# VK | Trick or Treat 2017



## Stroodlepuff (20/10/17)

Its that time of year again where the Vape King Goblins come out to play!

We are a little late to the party this year due to the moving of our HQ but the spell has been cast and the goblins are awake!

*For those of you who are unfamiliar with Vape King Trick or Treat read the below to learn how it works:*

*Trick or Treat is a fun little game Vape King plays every year for the month of October.*

*Purchase over R1500.00 from participating Vape King stores and Online on halloween and you will receive a free Trick or Treat juice.*

*What are the trick or treat juices you ask?*

*Thats the fun part - 8 liquids and you dont know what you will get other than a name - the flavour profiles will be revealed at the end of October.*

*Some are good, some are bad, hence the name trick or treat. In the past they have just received numbers but we thought we would have some fun this year and give them actual names.*

*Flavors*
*could be anything from Sour Milk to delicious Cakes but nobody besides the mixers know which is which, so no trying to pick our brains *

*None of the flavors exist currently in the Vape King range so have some fun and try guess what they are!*

Here is a little sneak peak into what the goblins are up to this year 



​

Reactions: Like 2 | Creative 1


----------



## Stroodlepuff (31/10/17)

Dont forget you can get your trick or treat at any Vape King store or online today simply by purchasing over R1500.00

Reactions: Like 1


----------



## Stroodlepuff (6/11/17)

TRICK OR TREAT 2017 FLAVOUR REVEAL:




*Go 6 feet under and indulge in a lemon cheesecake that is so good its deadly!*

*

*

*Nails to the coffin or Nails on a chalkboard, both are equally as bad! This gingerbeer float is so tangy it will send shivers up your spine.


*

*The Kiss of death is so named because one taste will have you dying for more, this infusion of apricots, coconut and butterscotch is so good the reaper himself chose it to lure you in!*

*

*

*This flavour will leave you white in the face, a mixture of sour condensed milk, bubblegum and white chocolate was put there purely to confuse your senses!*

*

*

*Aaaaaaaaaah! Stewed fruits and chocolate custard, sounds nice **doesn't** it? Thats why it will give you a fright when you taste it....



*
*Mmmmmm Green guts, the zombies love them and so will you this awesome berry tart mixed with vanilla custard is so tasty your guts will be green with envy of those who still have when its done.*

*

*

*Braaaaains!
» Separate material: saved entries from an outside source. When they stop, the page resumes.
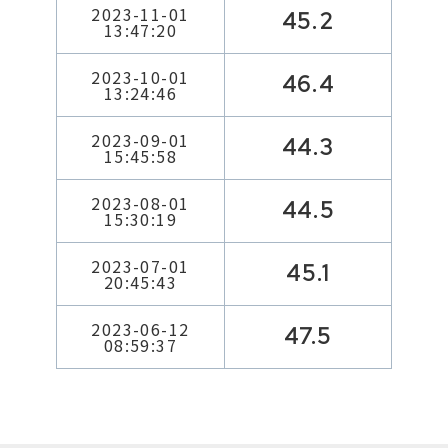
2023-11-01
45.2
13:47:20
2023-10-01
46.4
13:24:46
2023-09-01
44.3
15:45:58
2023-08-01
44.5
15:30:19
2023-07-01
45.1
20:45:43
2023-06-12
47.5
08:59:37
We all know Zombies have strange taste, I mean lets just be real who eats brains, well they do, they also vape popcorn **that's** been made in sambuca with marshmallows melted over it, nasty!




Blood and gore will make you go on a killing spree searching for the creator, This mixture of caramel popcorn and coffee may be nice to some but we'll leave that for you to decide!*​

Reactions: Winner 3


----------



## Silver (6/11/17)

Super labels @Stroodlepuff 
Those names!


----------